Recorded information START

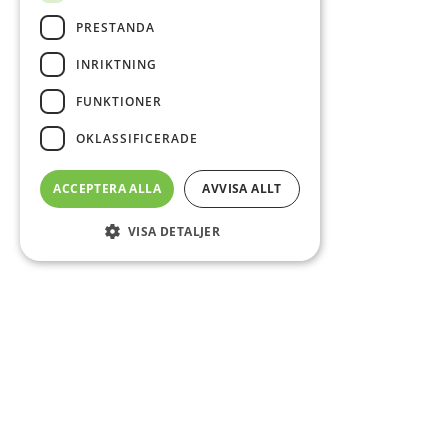
PRESTANDA
INRIKTNING
FUNKTIONER
OKLASSIFICERADE
ACCEPTERA ALLA
AVVISA ALLT
VISA DETALJER
Sidfot
Om DAB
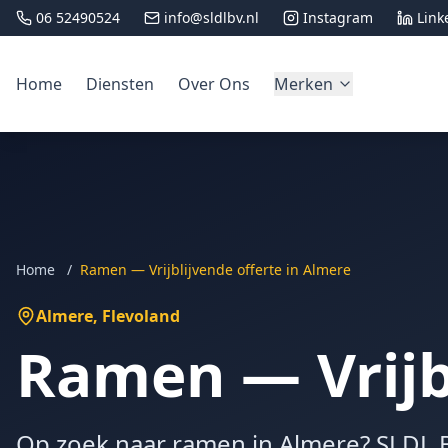
06 52490524
info@sldlbv.nl
Instagram
Link
Home
Diensten
Over Ons
Merken
Home
/
Ramen — Vrijblijvende offerte in Almere
Almere
, Flevoland
Ramen — Vrijbl
Op zoek naar ramen in Almere? SLDL BV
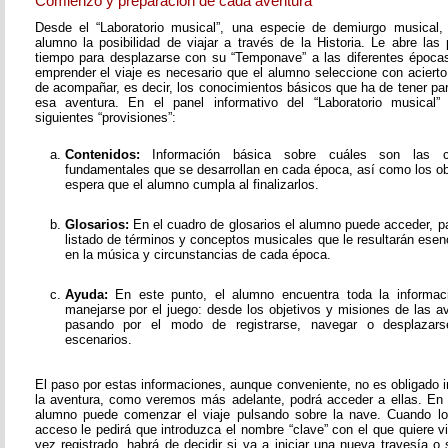
Comienzo y preparación de cada aventura
Desde el “Laboratorio musical”, una especie de demiurgo musical,
alumno la posibilidad de viajar a través de la Historia. Le abre las
tiempo para desplazarse con su “Temponave” a las diferentes épocas
emprender el viaje es necesario que el alumno seleccione con acierto
de acompañar, es decir, los conocimientos básicos que ha de tener pa
esa aventura. En el panel informativo del “Laboratorio musical”
siguientes “provisiones”:
Contenidos:
Información básica sobre cuáles son las c
fundamentales que se desarrollan en cada época, así como los o
espera que el alumno cumpla al finalizarlos.
Glosarios:
En el cuadro de glosarios el alumno puede acceder, pa
listado de términos y conceptos musicales que le resultarán esen
en la música y circunstancias de cada época.
Ayuda:
En este punto, el alumno encuentra toda la informac
manejarse por el juego: desde los objetivos y misiones de las av
pasando por el modo de registrarse, navegar o desplazarse
escenarios.
El paso por estas informaciones, aunque conveniente, no es obligado i
la aventura, como veremos más adelante, podrá acceder a ellas. En
alumno puede comenzar el viaje pulsando sobre la nave. Cuando lo
acceso le pedirá que introduzca el nombre “clave” con el que quiere v
vez registrado, habrá de decidir si va a iniciar una nueva travesía o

Recorded information END

* What you are asked to do: Begin at the top of the records above and retype each line exactly until the line containing "tiempo para desplazarse", which is included. Skip all pictures.

* Written solution:
PRESTANDA
INRIKTNING
FUNKTIONER
OKLASSIFICERADE
ACCEPTERA ALLA
AVVISA ALLT
VISA DETALJER
Sidfot
Om DAB
06 52490524
info@sldlbv.nl
Instagram
Link
Home
Diensten
Over Ons
Merken
Home
/
Ramen — Vrijblijvende offerte in Almere
Almere
, Flevoland
Ramen — Vrijbl
Op zoek naar ramen in Almere? SLDL BV
Comienzo y preparación de cada aventura
Desde el “Laboratorio musical”, una especie de demiurgo musical,
alumno la posibilidad de viajar a través de la Historia. Le abre las
tiempo para desplazarse con su “Temponave” a las diferentes épocas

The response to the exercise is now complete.